:: What to produce ::
Word for word, repeat the data that follows. Do not include the pictures.

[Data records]
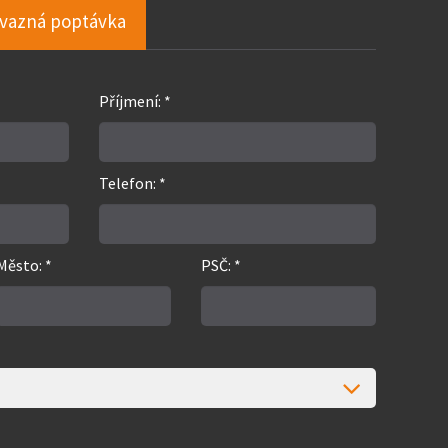
vazná poptávka
Příjmení: *
Telefon: *
Město: *
PSČ: *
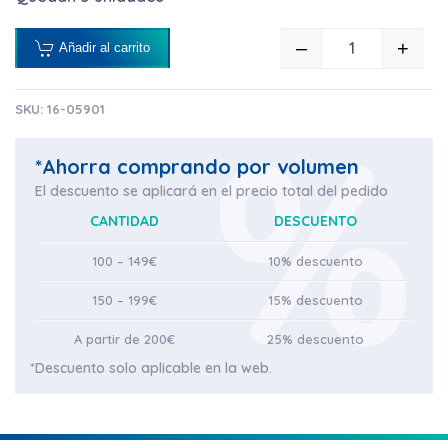
–
+
Añadir al carrito
GREEN Q20 5
SKU:
16-05901
*Ahorra comprando por volumen
El descuento se aplicará en el precio total del pedido
CANTIDAD
DESCUENTO
100 – 149€
10% descuento
150 – 199€
15% descuento
A partir de 200€
25% descuento
*Descuento solo aplicable en la web.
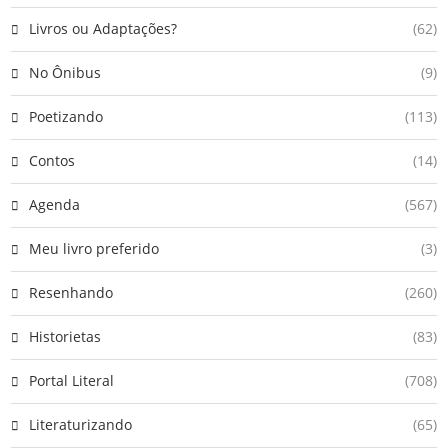
Livros ou Adaptações?
(62)
No Ônibus
(9)
Poetizando
(113)
Contos
(14)
Agenda
(567)
Meu livro preferido
(3)
Resenhando
(260)
Historietas
(83)
Portal Literal
(708)
Literaturizando
(65)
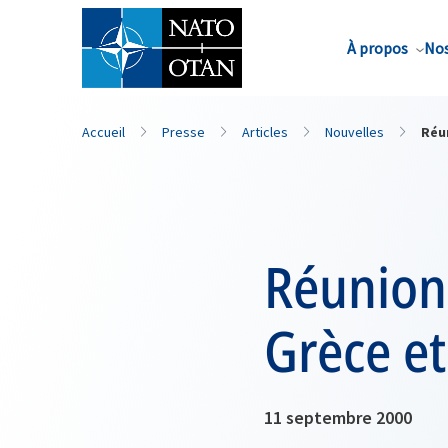
Nom de famille*
À propos
Nos
Accueil
Presse
Articles
Nouvelles
Réun
Réunions
Grèce et
11 septembre 2000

:: Result for this exercise ::
vazná poptávka
Příjmení: *
Telefon: *
Město: *
PSČ: *
–
+
Añadir al carrito
GREEN Q20 5
SKU:
16-05901
*Ahorra comprando por volumen
El descuento se aplicará en el precio total del pedido
CANTIDAD
DESCUENTO
100 – 149€
10% descuento
150 – 199€
15% descuento
A partir de 200€
25% descuento
*Descuento solo aplicable en la web.
Livros ou Adaptações?
(62)
No Ônibus
(9)
Poetizando
(113)
Contos
(14)
Agenda
(567)
Meu livro preferido
(3)
Resenhando
(260)
Historietas
(83)
Portal Literal
(708)
Literaturizando
(65)
Nom de famille*
À propos
Nos
Accueil
Presse
Articles
Nouvelles
Réun
Réunions
Grèce et
11 septembre 2000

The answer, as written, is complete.